Tag: AI Strategy

  • Why the smartest carriers use AI to buy their people time, not cut them

    Source: The Future of Insurance Podcast S8E25 with Chris Tunnicliffe – Transcript

    TLDR:

    • The real blocker to AI in insurance is people and fear, not the technology, and the savviest carriers guarantee jobs for two to three years while framing AI as speed and capacity.
    • “Digital lipstick,” meaning AI layered on top of legacy systems, creates the illusion of progress; the value comes from going below the surface and placing humans in the loop deliberately.
    • Vibe coding could finally bring real tooling to small specialty and E&S books that never justified a big system.

    Chris Tunnicliffe has spent decades on both sides of the insurance table, running IT for carriers and building products for the market. In this closing episode of season eight, he and host Bryan worked through where AI is genuinely changing carrier operations and where it is mostly noise. His most useful ideas are reframes that cut against the common script.

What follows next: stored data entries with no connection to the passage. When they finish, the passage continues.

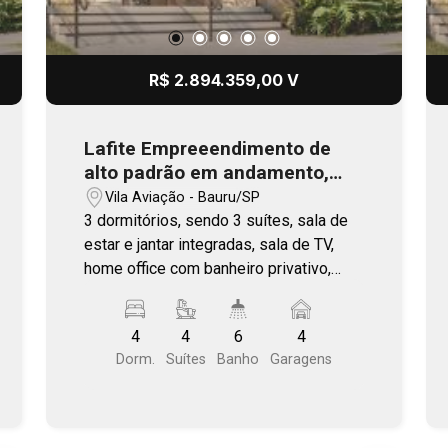
R$ 2.894.359,00 V
Lafite Empreeendimento de
alto padrão em andamento,
com previsão de entrega no
Vila Aviação - Bauru/SP
final 2026
3 dormitórios, sendo 3 suítes, sala de
estar e jantar integradas, sala de TV,
home office com banheiro privativo,
cozinha aberta, despensa e varanda
(com caixilhos único). Área Comum
4
4
6
4
completa. Plantas com living ampliado,
Dorm.
Suítes
Banho
Garagens
ilha e varanda gourmet. Localização
estratégica, com fácil acesso as
principais vias de Bauru. Próximo a
Getúlio Vargas - Vila Aviação.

    The data and experience problems are old, the tools are new

    The hunger for better data is not new. What changed is that AI can now attack it differently. Tunnicliffe describes carriers that modeled claims data over eight or nine years, built a taxonomy, and can now tell an insurer which three or four indicators predict a complex claim so it routes to the right place faster. Others use AI to leave legacy data where it sits and pull it together on demand, turning analysis that took weeks into something that takes minutes. On experience, he draws a persona line: with a minor motor claim he just wants to submit photos and be served, but when his 84-year-old father has an accident, the man wants to hear compassion in a human voice.

    Human in the loop, placed on purpose

    Tunnicliffe’s sharpest operational point is about where the human sits. Do not park the reviewer at the very end as a rubber stamp. Instead, compare outputs: if the human reaches decision A and the model reaches decision B, route it to a person. If both agree, ask why you would add a human at all. He is clear that fully autonomous claims are not here yet, so keep sanity checks running until the data earns more autonomy. He also pushes back on the perfectionism that stalls projects. Imperfect data already exists, because Janice and Jim enter messy data after a sleepless night with a crying baby. He recalls a peer running a loss ratio around 120 to 130 who refused a predictive model because it “might be wrong,” while his current approach was clearly losing money for years. Anchoring in the devil you know is still a choice with a cost.

    The people play, and tooling for the small books

    His boldest move is reframing AI away from cost-cutting. Some leaders squeeze every department to force AI in. The savvy ones instead tell staff their jobs are secured for two to three years, position AI as faster speed to market and easier data processing, and free up time for people to be innovative, what he calls time around the water cooler. That cultural space, not just offloading drudgery, is what keeps a company transforming. He also sees vibe coding, meaning describing a system in plain language and having AI build a working version, as a way for tiny specialty or E&S teams to create their own apps and workflows without a large tech team, finally breaking the scale barrier that kept good tools away from niche lines.

    The Bottom Line

    AI is not a silver bullet, it is a shovel, so the value comes from the work you put in and the culture you set. Stop layering digital lipstick on legacy systems, place humans in the loop where outputs disagree rather than at the end, and tell your people the truth about job security so fear does not quietly stall the whole effort.